Simon found her standing alone, tossing pebbles into the castle well. She wore a heavy traveling cloak and hood against the cold.
"Hello, Princess," he said. She looked up and smiled, sadly. For some reason she seemed much older today, like a grown woman.
"Welcome, Simon." Her breath made a halo of mist about her head.
He began to bend his knee in a bow, but she was no longer looking. Another stone rattled down the well. He considered sitting down, which seemed the natural thing to do, but the only place to sit was the edge of the well, which would either put him uncomfortably close to the princess or leave him facing in the wrong direction. He decided to remain on his feet. "And how have you been?" he said at last. She sighed.
"My uncle treats me as though I am made of eggshells and cobwebs—like I would shatter if I lifted anything, or if anyone bumped into me."
"I'm sure... I'm sure that he is only worried for your safety, after the dangerous journey you had to get here."
"The dangerous journey we had, but nobody's following you around to make sure you don't skin your knee. They're even teaching you how to fight with a sword!"
"Miri... Princess!" Simon was more than a little shocked. "You don't want to fight with swords, do you?!"
She looked up at him, and their eyes met. For an instant her stare burned like the noonday sun with some inexplicable longing; a moment later she wearily dropped her gaze again.

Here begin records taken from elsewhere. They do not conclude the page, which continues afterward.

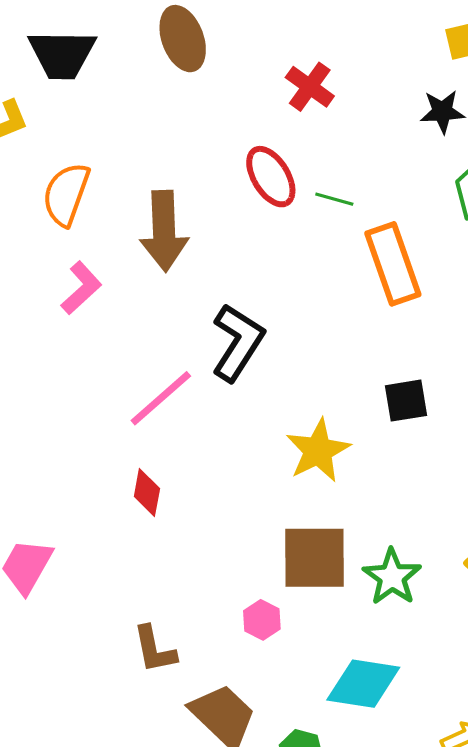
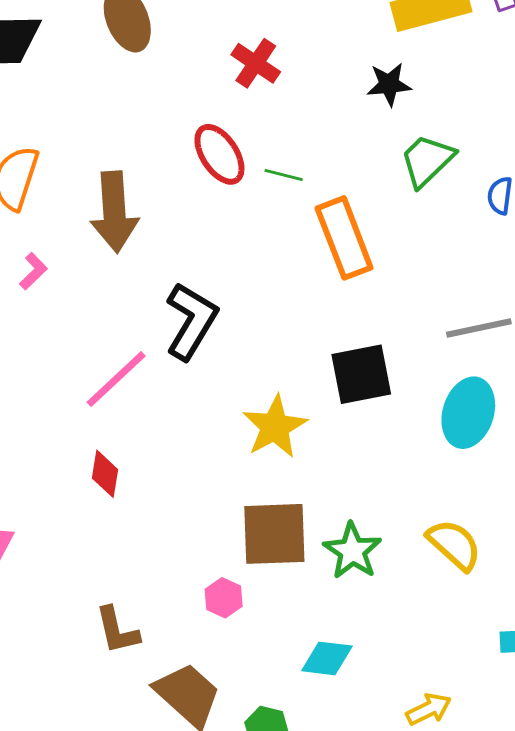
pink L-shape: (81, 288) -> (33, 271), size x0.7
black square: (406, 401) -> (361, 374), size x1.4
cyan diamond: (363, 684) -> (327, 658), size x0.7

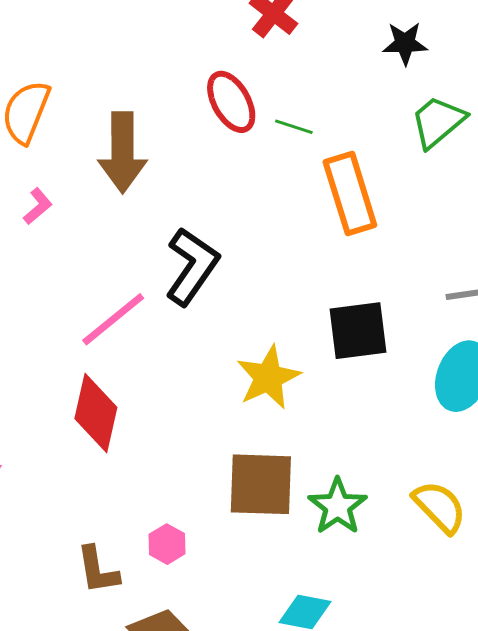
red diamond: (105, 474) -> (96, 413), size x1.6
pink hexagon: (224, 598) -> (167, 544), moved

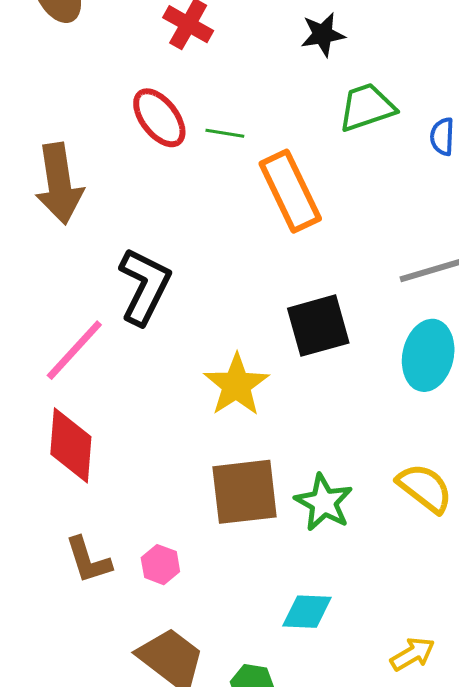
green trapezoid: (438, 122) -> (367, 107), turned 30
brown L-shape: (98, 570) -> (88, 560), moved

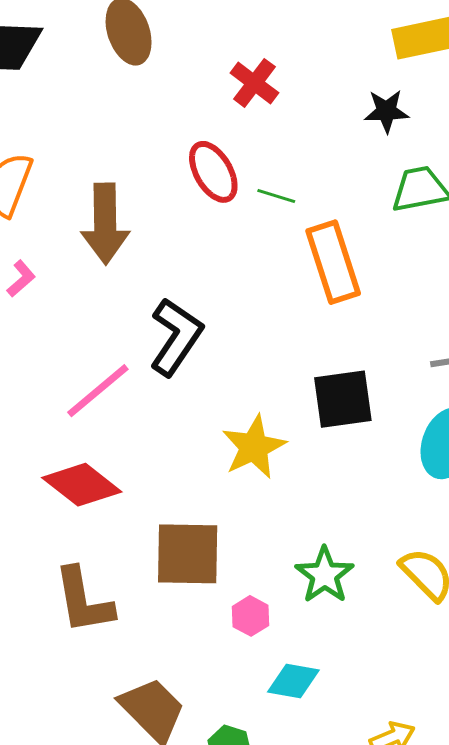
red diamond: (71, 445) -> (82, 485), turned -64
brown square: (245, 492) -> (188, 554), moved
brown L-shape: (88, 560) -> (84, 601), size x1.4
pink hexagon: (160, 565) -> (251, 616), moved

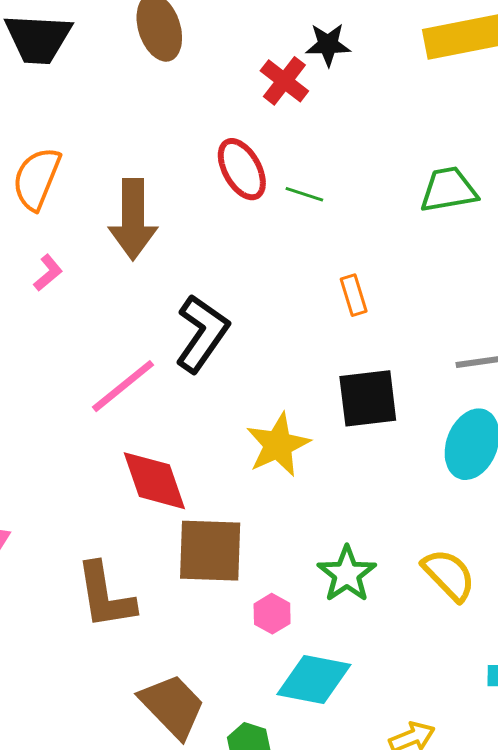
black star: (386, 111) -> (328, 45), moved
orange rectangle: (333, 262) -> (354, 295), moved, size x0.5
red diamond: (82, 485) -> (154, 481), moved, turned 32
cyan diamond: (293, 681) -> (314, 679), size x1.4

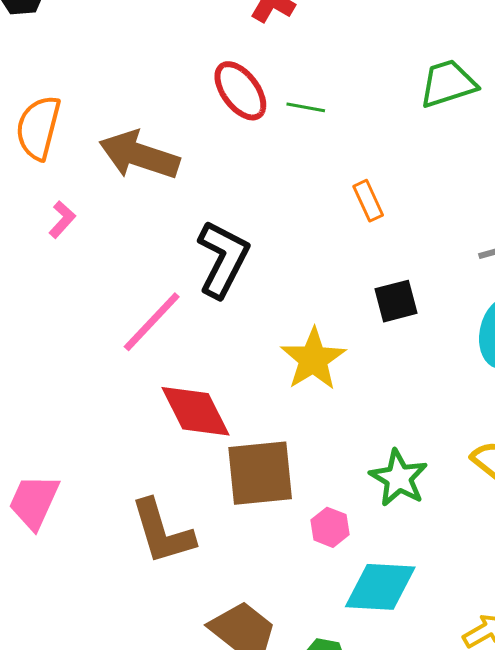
brown arrow: (133, 219) -> (139, 155), turned 116
black square: (368, 398) -> (396, 301), size x0.7

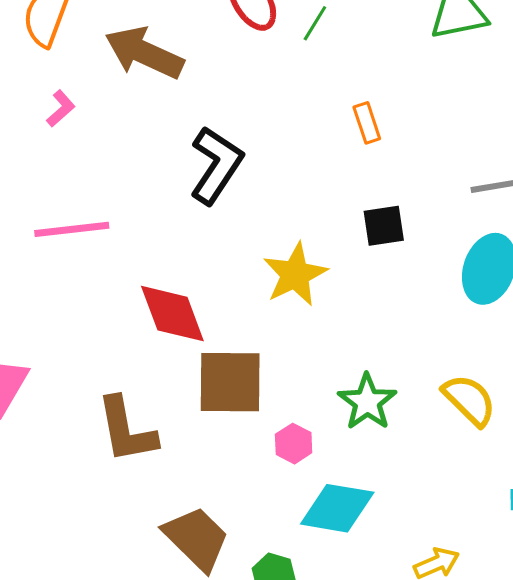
green line: (306, 107) -> (315, 23), turned -75
pink line: (152, 322) -> (72, 229), moved, turned 34

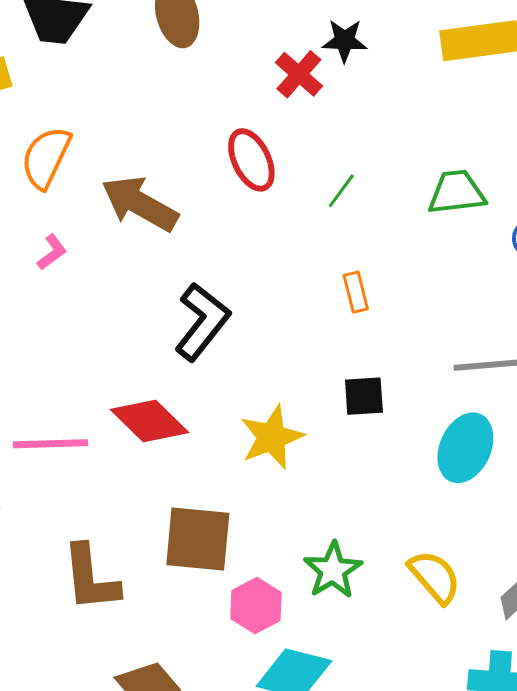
green line: (315, 23) -> (341, 191), moved
pink line: (72, 229) -> (51, 444), moved
red diamond: (172, 314) -> (150, 421), moved, turned -30
pink hexagon: (294, 444) -> (256, 606), size x1.4

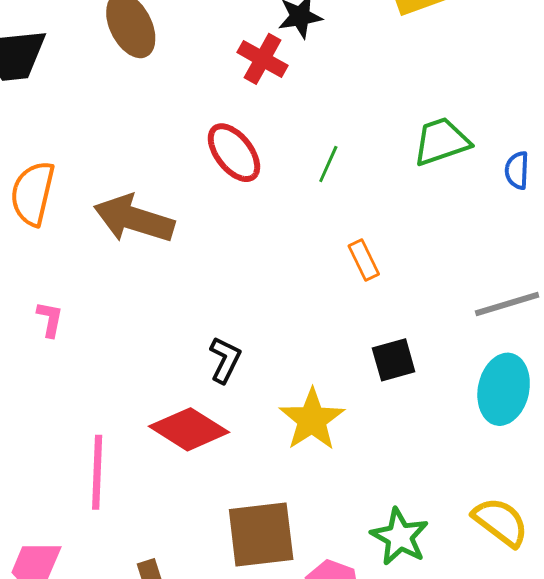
pink L-shape: (52, 252) -> (50, 319), moved, turned -30
black L-shape: (202, 322) -> (225, 360), moved, size x0.6
pink line: (51, 444) -> (97, 472), turned -74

"No," she said, "I suppose not. But, oh, I do wish to do something!"
Surprised, he heard the real pain in her voice, and in that moment remembered her as she had been on the flight up the Stile, uncomplaining and strong, as good a companion as could be wished.
"What... what do you want to do?"
She looked up again, pleased by the serious tone of his question. "Well," she began, "it's no secret that Josua is having trouble con- vincing Devasalles that his master Duke Leobardis should support the prince against my father. Josua could send me to Nabban!"